Even if you get the illusion of "changing a" in that code, you're not changing the "old" a you just have a new value. (if someone would have looked at the first definition it would still be seeing the value 1).

Actually you can see that sequence of assignments as a composed function calls where a is being replaced in scope, but not the same "variable" at all.

 ((fn [a]
    (println a) => prints 1
    ((fn [a]
        (println a) => prints 2
      ) 2) 1)

None the less, if you need to have a mutable storage with potentially many threads accessing that storage, Clojure gives you vars, atoms, refs, etc.

guilespi
  • 4,672
  • 1
  • 15
  • 24
2

It is not true that Clojure does not have variables, i. e. changeable references. They are however not used to store and look up during computations that can be modeled as pure mathematical functions.

The concept of immutability is that of dealing with concrete values instead of references that one or others can change. Just like 1 is a value that you can't change, in Clojure the vector [3 2] is value that you also can't change. E. g. if your algorithm is required to append 1 to that vector, it needs to create a new vector, leaving the old one intact, while in imperative languages you could just "change" the vector, breaking everything potentially relying on it. The takeaway of immutability is that you don't have to worry about that anymore and your code becomes less error prone.

Clojure implements immutable datastructures in a way that such newly created values efficiently reuse most memory of the values they are based on. They provide near the same performance characteristics as their mutable counterparts both for reading and writing (i. e. creating new versions). You may want to read more about that here and Rich Hickey does some excellent explaining in this conversation with Brian Beckmann.

Leon Grapenthin
  • 9,246
  • 24
  • 37
0

Think about def as defining constant. It can be change by calling def again but you should not do it.

The closes thing to variables are agents which are thread safe.

(def counter (agent 0))
(send counter inc)
@counter
;;=> 1

You can also access the variable in Java class.

New class

(def object (ClassName.))

Se value

(.fieldName object)

Set value

(set! (.fieldName object) 5)

The "whole" point of of not having variables is to make program automatically thread safe. It is because thread error will "always" fail on that thread 1 wil tell the variable a is 1 and thread b tells that a is 2 and after that something fail. This is also reason to use pure functions - no variables "no" thread problem.

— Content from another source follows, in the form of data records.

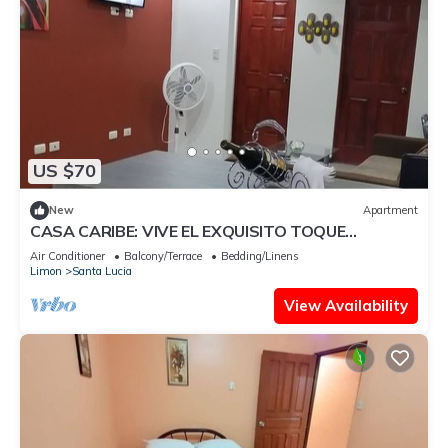
US $70
New
Apartment
CASA CARIBE: VIVE EL EXQUISITO TOQUE
AFROCENTRICO
Air Conditioner
Balcony/Terrace
Bedding/Linens
Limon
Santa Lucia
View Availability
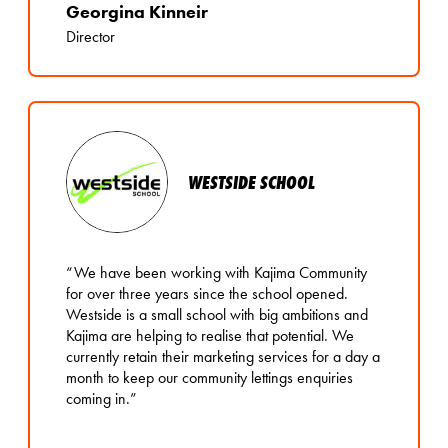
Georgina Kinneir
Director
WESTSIDE SCHOOL
“We have been working with Kajima Community
for over three years since the school opened.
Westside is a small school with big ambitions and
Kajima are helping to realise that potential. We
currently retain their marketing services for a day a
month to keep our community lettings enquiries
coming in.”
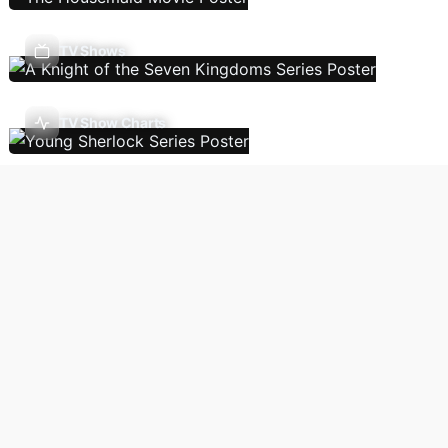
TV Shows
TV Show Charts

See also this question:Clojure differences between Ref, Var, Agent, Atom, with examples and this one Clojure: vars, atoms, and refs (oh my).

Treat "" as in 80% or more - not 100%.

Community
  • 1
  • 1
boucekv
  • 1,220
  • 2
  • 20
  • 47
0

In most programming languages the idea of a variable is a "name" and a "location" that can contain a "value". So, for example, in Python x = 4 creates a name "x" and a location associated or connected to "x" that contains a value "4". If we later say x = 5, "x" is the same name, connected to the same location, but the value is now "5".

Clojure gives the programmer control over names, locations, and how the locations are changed a-la-carte. To get the same behavior one would say in Clojure (def x (atom 4)). The def creates the name "x", the location is created by atom and the value in the atom is created by the literal 4. To change the value in Clojure one would evaluate (reset! x 5). This says find the atom/location with the name "x" and put the value "5" in it.